> _Required work_:
Make an exact copy of each entry, leaving out every picture.

> _Supplied material_:
- - - - -
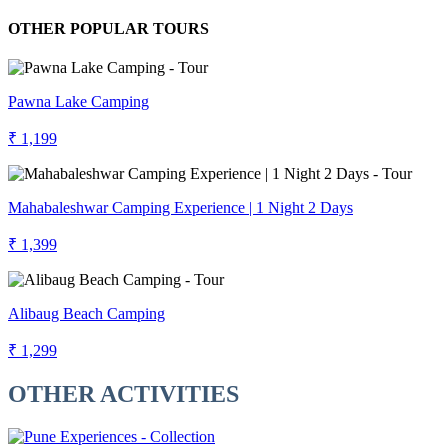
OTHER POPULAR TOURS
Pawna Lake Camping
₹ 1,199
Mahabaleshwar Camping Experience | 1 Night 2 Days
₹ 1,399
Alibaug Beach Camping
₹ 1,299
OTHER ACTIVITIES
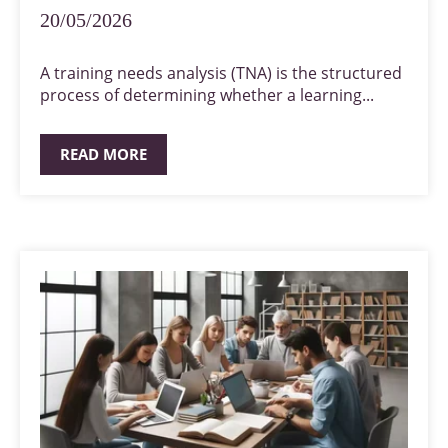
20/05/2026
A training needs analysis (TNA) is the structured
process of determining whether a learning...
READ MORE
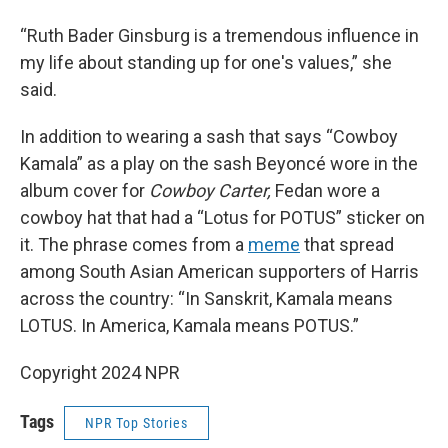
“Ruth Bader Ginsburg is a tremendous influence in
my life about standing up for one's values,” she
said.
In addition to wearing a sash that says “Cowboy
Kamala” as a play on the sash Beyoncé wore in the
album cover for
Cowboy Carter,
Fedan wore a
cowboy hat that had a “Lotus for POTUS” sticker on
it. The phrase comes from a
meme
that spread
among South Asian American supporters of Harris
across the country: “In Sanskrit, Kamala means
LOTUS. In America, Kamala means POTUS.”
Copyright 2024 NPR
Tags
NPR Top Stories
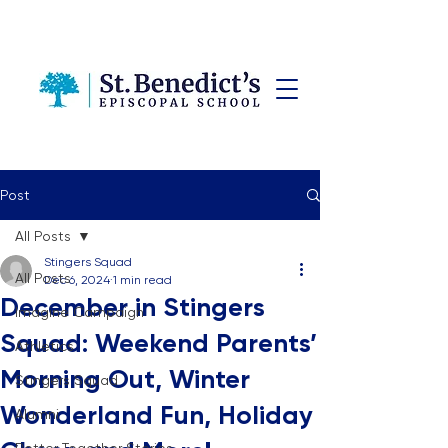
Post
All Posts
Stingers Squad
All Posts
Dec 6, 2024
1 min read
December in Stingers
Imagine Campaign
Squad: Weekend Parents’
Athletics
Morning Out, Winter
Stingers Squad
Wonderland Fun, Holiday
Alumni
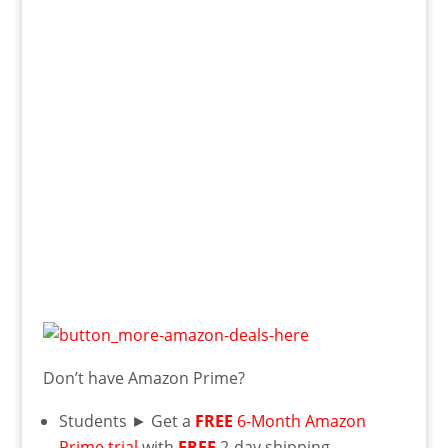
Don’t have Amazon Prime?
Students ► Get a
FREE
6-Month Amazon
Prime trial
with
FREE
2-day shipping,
- - - - -
> _Answer for this exercise_:
OTHER POPULAR TOURS
Pawna Lake Camping
₹ 1,199
Mahabaleshwar Camping Experience | 1 Night 2 Days
₹ 1,399
Alibaug Beach Camping
₹ 1,299
OTHER ACTIVITIES
20/05/2026
A training needs analysis (TNA) is the structured
process of determining whether a learning...
READ MORE
“Ruth Bader Ginsburg is a tremendous influence in
my life about standing up for one's values,” she
said.
In addition to wearing a sash that says “Cowboy
Kamala” as a play on the sash Beyoncé wore in the
album cover for
Cowboy Carter,
Fedan wore a
cowboy hat that had a “Lotus for POTUS” sticker on
it. The phrase comes from a
meme
that spread
among South Asian American supporters of Harris
across the country: “In Sanskrit, Kamala means
LOTUS. In America, Kamala means POTUS.”
Copyright 2024 NPR
Tags
NPR Top Stories
Post
All Posts
Stingers Squad
All Posts
Dec 6, 2024
1 min read
December in Stingers
Imagine Campaign
Squad: Weekend Parents’
Athletics
Morning Out, Winter
Stingers Squad
Wonderland Fun, Holiday
Alumni
Don’t have Amazon Prime?
Students ► Get a
FREE
6-Month Amazon
Prime trial
with
FREE
2-day shipping,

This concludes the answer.